▼▼▼

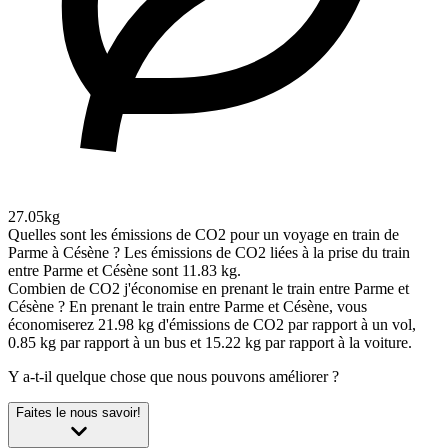
27.05kg
Quelles sont les émissions de CO2 pour un voyage en train de
Parme à Césène ?
Les émissions de CO2 liées à la prise du train
entre Parme et Césène sont 11.83 kg.
Combien de CO2 j'économise en prenant le train entre Parme et
Césène ?
En prenant le train entre Parme et Césène, vous
économiserez 21.98 kg d'émissions de CO2 par rapport à un vol,
0.85 kg par rapport à un bus et 15.22 kg par rapport à la voiture.
Y a-t-il quelque chose que nous pouvons améliorer ?
Faites le nous savoir!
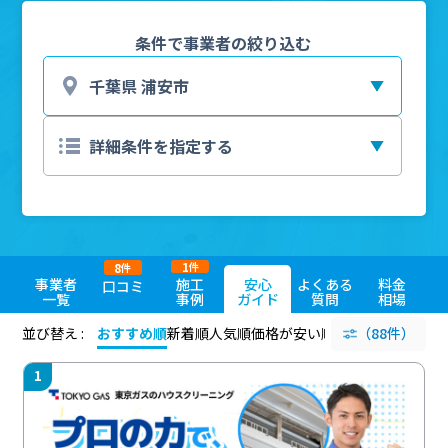
条件で事業者の絞り込む
1
8
件
件
事業者
施工
安心
よくある
料金
口コミ
一覧
事例
ガイド
質問
相場
並び替え :
おすすめ順
新着順
人気順
価格が安い順
評価が高い順
（88件）
評価
1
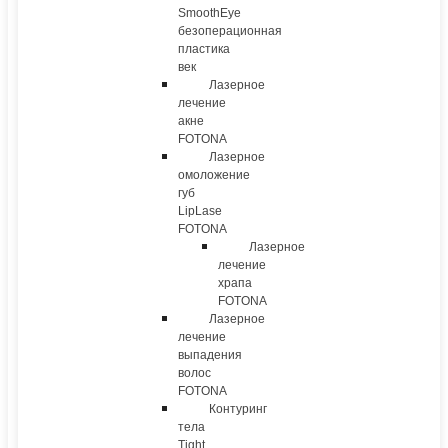
SmoothEye
безоперационная
пластика
век
Лазерное
лечение
акне
FOTONA
Лазерное
омоложение
губ
LipLase
FOTONA
Лазерное
лечение
храпа
FOTONA
Лазерное
лечение
выпадения
волос
FOTONA
Контуринг
тела
Tight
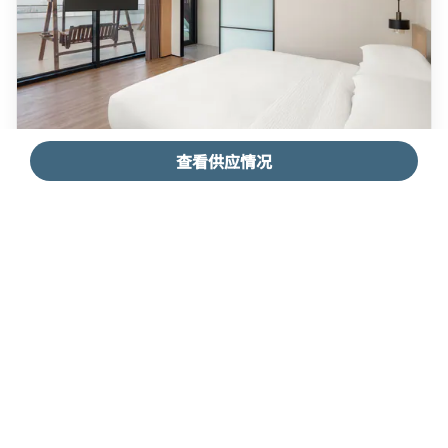
查看供应情况
Fairfield Studio
Guest room, 1 King
查看更多
查看房价
展开图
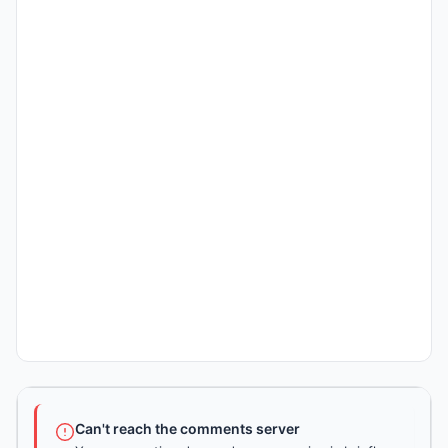
Can't reach the comments server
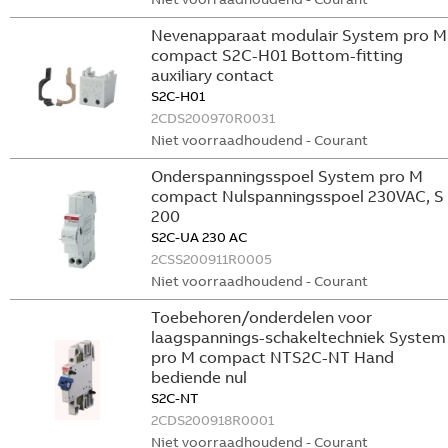
Nevenapparaat modulair System pro M
compact S2C-H01 Bottom-fitting
auxiliary contact
S2C-H01
2CDS200970R0031
Niet voorraadhoudend - Courant
Onderspanningsspoel System pro M
compact Nulspanningsspoel 230VAC, S
200
S2C-UA 230 AC
2CSS200911R0005
Niet voorraadhoudend - Courant
Toebehoren/onderdelen voor
laagspannings-schakeltechniek System
pro M compact NTS2C-NT Hand
bediende nul
S2C-NT
2CDS200918R0001
Niet voorraadhoudend - Courant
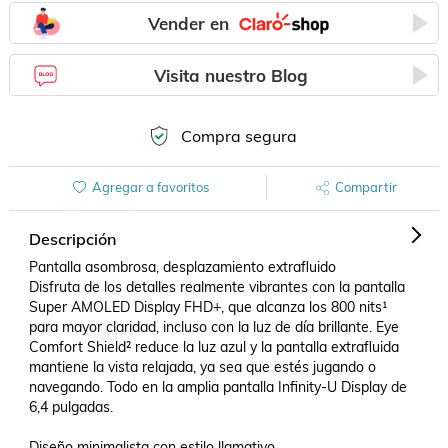
Vender en
Visita nuestro Blog
Compra segura
Agregar a favoritos
Compartir
Descripción
Pantalla asombrosa, desplazamiento extrafluido

Disfruta de los detalles realmente vibrantes con la pantalla 
Super AMOLED Display FHD+, que alcanza los 800 nits¹ 
para mayor claridad, incluso con la luz de día brillante. Eye 
Comfort Shield² reduce la luz azul y la pantalla extrafluida 
mantiene la vista relajada, ya sea que estés jugando o 
navegando. Todo en la amplia pantalla Infinity-U Display de 
6,4 pulgadas.

Diseño minimalista con estilo llamativo
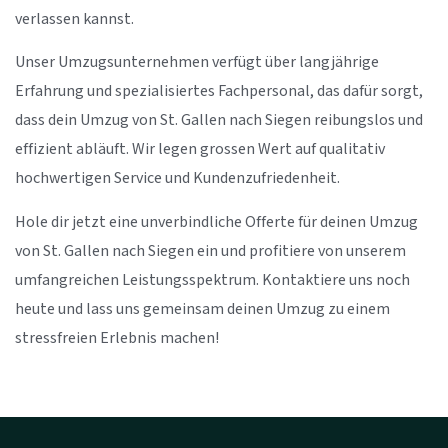
verlassen kannst.
Unser Umzugsunternehmen verfügt über langjährige
Erfahrung und spezialisiertes Fachpersonal, das dafür sorgt,
dass dein Umzug von St. Gallen nach Siegen reibungslos und
effizient abläuft. Wir legen grossen Wert auf qualitativ
hochwertigen Service und Kundenzufriedenheit.
Hole dir jetzt eine unverbindliche Offerte für deinen Umzug
von St. Gallen nach Siegen ein und profitiere von unserem
umfangreichen Leistungsspektrum. Kontaktiere uns noch
heute und lass uns gemeinsam deinen Umzug zu einem
stressfreien Erlebnis machen!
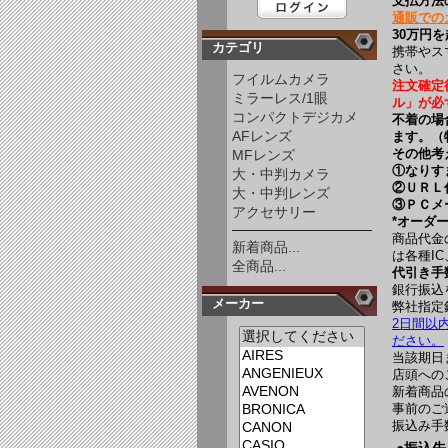
支払方法
通販での
30万円
カテゴリ
携帯やス
さい。
フイルムカメラ
注文確定
ミラーレス/1眼
ル」が必
コンパクトデジカメ
不着の場
AFレンズ
ます。（特
その他考
MFレンズ
①なりす
大・中判カメラ
②ＵＲＬ
大・中判レンズ
③ＰＣメ
アクセサリー
*オーダ
商品代金
新着商品...
は各種I
全商品...
代引き手
銀行振込
メーカー
弊社指定
2日間以
ださい。
当該期日
店頭への
新着商品
事前のご
振込み手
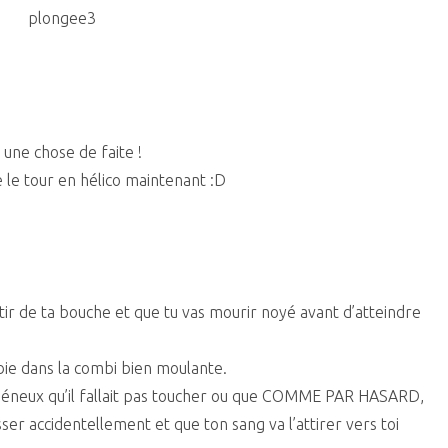
à une chose de faite !
le tour en hélico maintenant :D
rtir de ta bouche et que tu vas mourir noyé avant d’atteindre
obie dans la combi bien moulante.
énéneux qu’il fallait pas toucher ou que COMME PAR HASARD,
sser accidentellement et que ton sang va l’attirer vers toi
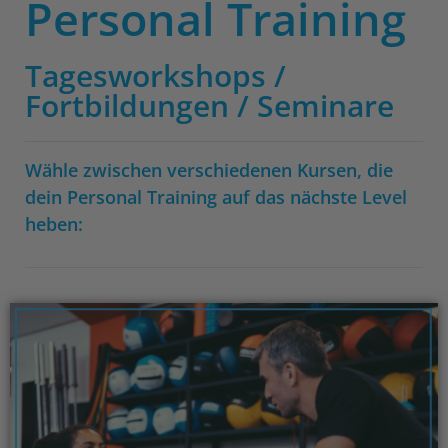
Personal Training
Tagesworkshops /
Fortbildungen / Seminare
Wähle zwischen verschiedenen Kursen, die
dein Personal Training auf das nächste Level
heben:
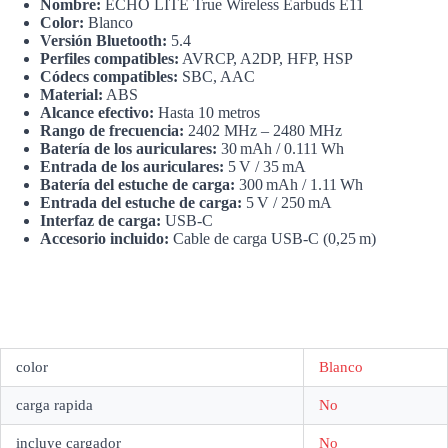
Nombre:
ECHO LITE True Wireless Earbuds E11
Color:
Blanco
Versión Bluetooth:
5.4
Perfiles compatibles:
AVRCP, A2DP, HFP, HSP
Códecs compatibles:
SBC, AAC
Material:
ABS
Alcance efectivo:
Hasta 10 metros
Rango de frecuencia:
2402 MHz – 2480 MHz
Batería de los auriculares:
30 mAh / 0.111 Wh
Entrada de los auriculares:
5 V / 35 mA
Batería del estuche de carga:
300 mAh / 1.11 Wh
Entrada del estuche de carga:
5 V / 250 mA
Interfaz de carga:
USB-C
Accesorio incluido:
Cable de carga USB-C (0,25 m)
color
Blanco
carga rapida
No
incluye cargador
No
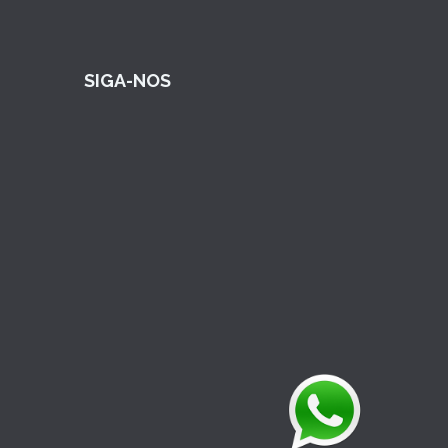
SIGA-NOS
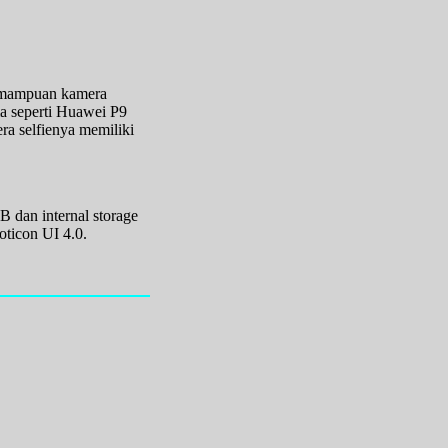
kemampuan kamera
a seperti Huawei P9
ra selfienya memiliki
dan internal storage
ticon UI 4.0.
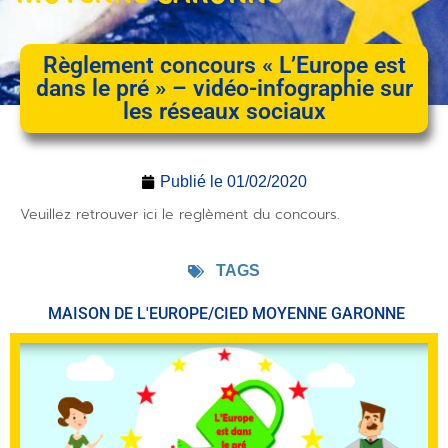
Règlement concours « L’Europe est
dans le pré » – vidéo-infographie sur
les réseaux sociaux
Publié le
01/02/2020
Veuillez retrouver ici le reglèment du concours.
TAGS
MAISON DE L'EUROPE/CIED MOYENNE GARONNE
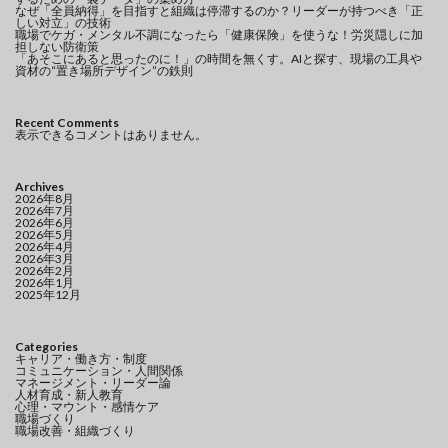
なぜ「全員納得」を目指すと組織は停滞するのか？リーダーが持つべき「正
しい対立」の技術
職場でケガ・メンタル不調になったら「健康保険」を使うな！労災隠しに加
担しない防衛策
「あそこにあると思ったのに！」の時間を無くす。AIと探す、現場の工具や
資材の“置き場所デザイン”の鉄則
Recent Comments
表示できるコメントはありません。
Archives
2026年8月
2026年7月
2026年6月
2026年5月
2026年4月
2026年3月
2026年2月
2026年1月
2025年12月
Categories
キャリア・働き方・制度
コミュニケーション・人間関係
マネージメント・リーダー論
人材育成・新人教育
心理・マウント・感情ケア
職場づくり
職場改善・組織づくり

▲▲▲

Print all the lines above exactly as they are, but without the pictures.

27.05kg
Quelles sont les émissions de CO2 pour un voyage en train de
Parme à Césène ?
Les émissions de CO2 liées à la prise du train
entre Parme et Césène sont 11.83 kg.
Combien de CO2 j'économise en prenant le train entre Parme et
Césène ?
En prenant le train entre Parme et Césène, vous
économiserez 21.98 kg d'émissions de CO2 par rapport à un vol,
0.85 kg par rapport à un bus et 15.22 kg par rapport à la voiture.
Y a-t-il quelque chose que nous pouvons améliorer ?
Faites le nous savoir!
条件で事業者の絞り込む
1
8
件
件
事業者
施工
安心
よくある
料金
口コミ
一覧
事例
ガイド
質問
相場
並び替え :
おすすめ順
新着順
人気順
価格が安い順
評価が高い順
（88件）
評価
1
SmoothEye
безоперационная
пластика
век
Лазерное
лечение
акне
FOTONA
Лазерное
омоложение
губ
LipLase
FOTONA
Лазерное
лечение
храпа
FOTONA
Лазерное
лечение
выпадения
волос
FOTONA
Контуринг
тела
Tight
查看供应情况
Fairfield Studio
Guest room, 1 King
查看更多
查看房价
展开图
Can't reach the comments server
Nevenapparaat modulair System pro M
compact S2C-H01 Bottom-fitting
auxiliary contact
S2C-H01
2CDS200970R0031
Niet voorraadhoudend - Courant
Onderspanningsspoel System pro M
compact Nulspanningsspoel 230VAC, S
200
S2C-UA 230 AC
2CSS200911R0005
Niet voorraadhoudend - Courant
Toebehoren/onderdelen voor
laagspannings-schakeltechniek System
pro M compact NTS2C-NT Hand
bediende nul
S2C-NT
2CDS200918R0001
Niet voorraadhoudend - Courant
Vender en
Visita nuestro Blog
Compra segura
Agregar a favoritos
Compartir
Descripción
Pantalla asombrosa, desplazamiento extrafluido

Disfruta de los detalles realmente vibrantes con la pantalla 
Super AMOLED Display FHD+, que alcanza los 800 nits¹ 
para mayor claridad, incluso con la luz de día brillante. Eye 
Comfort Shield² reduce la luz azul y la pantalla extrafluida 
mantiene la vista relajada, ya sea que estés jugando o 
navegando. Todo en la amplia pantalla Infinity-U Display de 
6,4 pulgadas.

Diseño minimalista con estilo llamativo
verlassen kannst.
Unser Umzugsunternehmen verfügt über langjährige
Erfahrung und spezialisiertes Fachpersonal, das dafür sorgt,
dass dein Umzug von St. Gallen nach Siegen reibungslos und
effizient abläuft. Wir legen grossen Wert auf qualitativ
hochwertigen Service und Kundenzufriedenheit.
Hole dir jetzt eine unverbindliche Offerte für deinen Umzug
von St. Gallen nach Siegen ein und profitiere von unserem
umfangreichen Leistungsspektrum. Kontaktiere uns noch
heute und lass uns gemeinsam deinen Umzug zu einem
stressfreien Erlebnis machen!
支払方法
通販での
30万円
カテゴリ
携帯やス
さい。
フイルムカメラ
注文確定
ミラーレス/1眼
ル」が必
コンパクトデジカメ
不着の場
AFレンズ
ます。（特
その他考
MFレンズ
①なりす
大・中判カメラ
②ＵＲＬ
大・中判レンズ
③ＰＣメ
アクセサリー
*オーダ
商品代金
新着商品...
は各種I
全商品...
代引き手
銀行振込
メーカー
弊社指定
2日間以
ださい。
当該期日
店頭への
新着商品
事前のご
振込み手
à une chose de faite !
le tour en hélico maintenant :D
rtir de ta bouche et que tu vas mourir noyé avant d’atteindre
obie dans la combi bien moulante.
énéneux qu’il fallait pas toucher ou que COMME PAR HASARD,
sser accidentellement et que ton sang va l’attirer vers toi
Personal Training
Tagesworkshops /
Fortbildungen / Seminare
Wähle zwischen verschiedenen Kursen, die
dein Personal Training auf das nächste Level
heben:
Nombre:
ECHO LITE True Wireless Earbuds E11
Color:
Blanco
Versión Bluetooth:
5.4
Perfiles compatibles:
AVRCP, A2DP, HFP, HSP
Códecs compatibles:
SBC, AAC
Material:
ABS
Alcance efectivo:
Hasta 10 metros
Rango de frecuencia:
2402 MHz – 2480 MHz
Batería de los auriculares:
30 mAh / 0.111 Wh
Entrada de los auriculares:
5 V / 35 mA
Batería del estuche de carga:
300 mAh / 1.11 Wh
Entrada del estuche de carga:
5 V / 250 mA
Interfaz de carga:
USB-C
Accesorio incluido:
Cable de carga USB-C (0,25 m)
color
Blanco
carga rapida
No
incluye cargador
No
SIGA-NOS
kemampuan kamera
a seperti Huawei P9
ra selfienya memiliki
dan internal storage
ticon UI 4.0.
Règlement concours « L’Europe est
dans le pré » – vidéo-infographie sur
les réseaux sociaux
Publié le
01/02/2020
Veuillez retrouver ici le reglèment du concours.
TAGS
MAISON DE L'EUROPE/CIED MOYENNE GARONNE
なぜ「全員納得」を目指すと組織は停滞するのか？リーダーが持つべき「正
しい対立」の技術
職場でケガ・メンタル不調になったら「健康保険」を使うな！労災隠しに加
担しない防衛策
「あそこにあると思ったのに！」の時間を無くす。AIと探す、現場の工具や
資材の“置き場所デザイン”の鉄則
Recent Comments
表示できるコメントはありません。
Archives
2026年8月
2026年7月
2026年6月
2026年5月
2026年4月
2026年3月
2026年2月
2026年1月
2025年12月
Categories
キャリア・働き方・制度
コミュニケーション・人間関係
マネージメント・リーダー論
人材育成・新人教育
心理・マウント・感情ケア
職場づくり
職場改善・組織づくり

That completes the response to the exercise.